## TASK DETAILS
Show each line in the listing below that contains the word "Florianópolis".

================================

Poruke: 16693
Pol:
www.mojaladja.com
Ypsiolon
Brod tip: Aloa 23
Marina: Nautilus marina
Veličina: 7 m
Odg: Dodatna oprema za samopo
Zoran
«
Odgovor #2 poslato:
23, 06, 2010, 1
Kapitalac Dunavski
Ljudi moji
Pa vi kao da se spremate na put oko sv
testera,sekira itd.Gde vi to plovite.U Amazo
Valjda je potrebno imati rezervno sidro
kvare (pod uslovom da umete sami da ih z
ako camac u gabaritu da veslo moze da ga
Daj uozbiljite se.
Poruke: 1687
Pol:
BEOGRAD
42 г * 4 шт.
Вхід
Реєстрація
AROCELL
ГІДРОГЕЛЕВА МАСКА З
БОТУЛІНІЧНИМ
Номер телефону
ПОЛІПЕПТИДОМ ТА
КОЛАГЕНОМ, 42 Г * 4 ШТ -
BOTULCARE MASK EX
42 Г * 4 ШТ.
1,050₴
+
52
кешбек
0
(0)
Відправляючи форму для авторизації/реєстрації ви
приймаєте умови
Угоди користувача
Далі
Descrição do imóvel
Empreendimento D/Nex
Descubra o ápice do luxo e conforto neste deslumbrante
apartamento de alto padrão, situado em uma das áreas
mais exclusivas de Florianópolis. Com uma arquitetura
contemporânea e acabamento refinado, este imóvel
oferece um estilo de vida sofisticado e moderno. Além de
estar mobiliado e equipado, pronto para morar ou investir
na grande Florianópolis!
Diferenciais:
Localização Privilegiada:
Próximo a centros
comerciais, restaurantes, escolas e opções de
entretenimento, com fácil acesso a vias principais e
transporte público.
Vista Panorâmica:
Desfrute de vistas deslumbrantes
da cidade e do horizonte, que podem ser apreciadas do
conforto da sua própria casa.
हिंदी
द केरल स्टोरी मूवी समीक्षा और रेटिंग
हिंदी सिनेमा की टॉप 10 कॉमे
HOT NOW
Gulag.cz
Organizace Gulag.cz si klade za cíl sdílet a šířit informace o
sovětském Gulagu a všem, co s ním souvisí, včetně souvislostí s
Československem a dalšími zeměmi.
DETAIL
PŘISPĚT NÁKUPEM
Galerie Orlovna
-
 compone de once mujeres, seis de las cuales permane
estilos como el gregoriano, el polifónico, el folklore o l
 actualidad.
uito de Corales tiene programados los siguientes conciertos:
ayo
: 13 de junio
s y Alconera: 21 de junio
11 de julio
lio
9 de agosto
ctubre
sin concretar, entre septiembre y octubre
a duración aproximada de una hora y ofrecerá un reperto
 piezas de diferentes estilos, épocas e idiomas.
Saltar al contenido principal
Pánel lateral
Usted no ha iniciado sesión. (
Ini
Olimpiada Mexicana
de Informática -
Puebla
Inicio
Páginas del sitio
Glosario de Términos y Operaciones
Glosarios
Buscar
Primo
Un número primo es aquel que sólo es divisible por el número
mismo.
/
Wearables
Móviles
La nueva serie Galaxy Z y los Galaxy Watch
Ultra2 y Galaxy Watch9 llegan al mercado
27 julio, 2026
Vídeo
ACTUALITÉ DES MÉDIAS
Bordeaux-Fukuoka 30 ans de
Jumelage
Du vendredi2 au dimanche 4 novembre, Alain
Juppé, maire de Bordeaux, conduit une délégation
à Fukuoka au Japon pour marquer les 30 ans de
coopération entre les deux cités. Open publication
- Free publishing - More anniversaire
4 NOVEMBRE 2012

================================

## RESULT FOR THIS EXERCISE
mais exclusivas de Florianópolis. Com uma arquitetura
na grande Florianópolis!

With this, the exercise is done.